Oil and gas companies have been the target of cyberattacks for years. As the industry continues to interconnect its technology, however, attacks will likely rise in frequency, sophistication, and impact, according to a recent report, entitled "Protecting the Connected Barrels-Cybersecurity for Upstream Oil & Gas," from Deloitte Center for Energy Solutions.
According to the report, industry will have to meet this rise in the risk and severity of attacks with an increase in cyber maturity. Why is the oil and gas industry, particularly upstream, so lacking in its preparedness? "Perhaps because the industry-engaged in exploration, development, and production of crude oil and natural gas-may simply feel like an unlikely target for cyberattacks," say report authors Anshu Mittal, Andrew Slaughter, and Paul Zonneveld. In addition, "the oil and gas industry's remote operations and complex data structure provide a natural defense."
Or, put another way, the upstream business suffers from a false sense of security, the report implies. When in fact, as an industry, energy was found to be the second most-prone to cyberattacks in 2016, the report states, with nearly 75% of all US oil and gas companies experiencing at least one "cyber-incident."
The report found that the average energy company's annualized cost of cybercrime is $15 million but a "major" incident could easily incur costs running into hundreds of millions of dollars and-more importantly-risk people's lives and the nearby environment.
Strategies and risk
The type of cyberattack defense strategy enlisted by any oil and gas company should differ depending on the area of the business on which it focuses, the report says. Different areas of the oil and gas industry carry different levels of risk.
"Among the upstream operations, development drilling and production have the highest cyber- risk profiles," the report says. Seismic imaging, meanwhile, has a relatively lower risk profile, but "the growing business need to digitize, [electronically] store, and feed seismic data into other disciplines could raise its risk profile in the future."
As an example, the report states, "A large oil and gas company uses a half-million processors just for reservoir simulation; generates, transmits, and stores petabytes of sensitive and competitive field data; and operates and shares thousands of drilling and production control systems spread across geographies, fields, vendors, service providers, and partners."

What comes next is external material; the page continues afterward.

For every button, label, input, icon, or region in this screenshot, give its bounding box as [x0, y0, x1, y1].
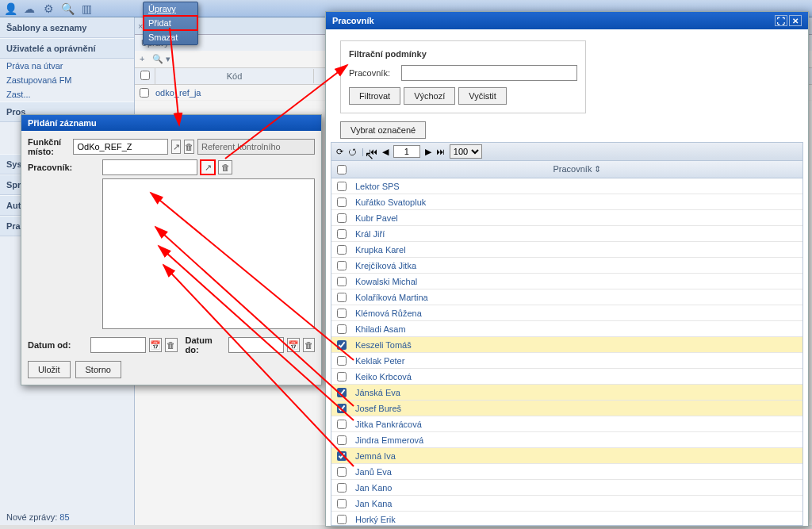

Ultimately, the report says, "A holistic risk-management program that is secure, vigilant, and resilient could not only mitigate cyber-risks for the most vulnerable operations but also enable all three of an upstream company's operational imperatives: safety of people, reliability of operations, and creation of new value."
Levels of vulnerability
The report found that the various stages involved in the upstream business "have a distinct cyber-vulnerability and severity profile."
Ranking highest on this list of vulnerability is production and abandonment. With roughly 42% of offshore facilities worldwide having been in operation for more than 15 years, fewer than half of oil and gas firms use monitoring tools on their networks, the report notes. And of those companies with such tools, "only 14% have fully operational security monitoring centers."
Particularly exposed to cyber-incidents are oil and gas development wells, the report notes. "The development drilling operation involves similar techniques to those used in exploratory and appraisal drilling but has a much bigger cyberattack vector due to higher drilling activity, expansive infrastructure and services both above and below the surface, and a complex ecosystem of engineering firms, equipment and material suppliers, drillers and service firms, partners, and consultants."
Lowest on the list of cyber-vulnerability and with a low risk profile is exploration because "the first two operations-seismic imaging and geological and geophysical surveys-have a closed data acquisition system and a fairly simple ecosystem of vendors," the report states.
The report concludes, "The current period of low oil prices has provided upstream companies...with the much-needed breathing space to focus on internal processes and systems. The industry has made a great beginning by focusing on efficiency; now it needs to close by safeguarding operations from cyberattacks."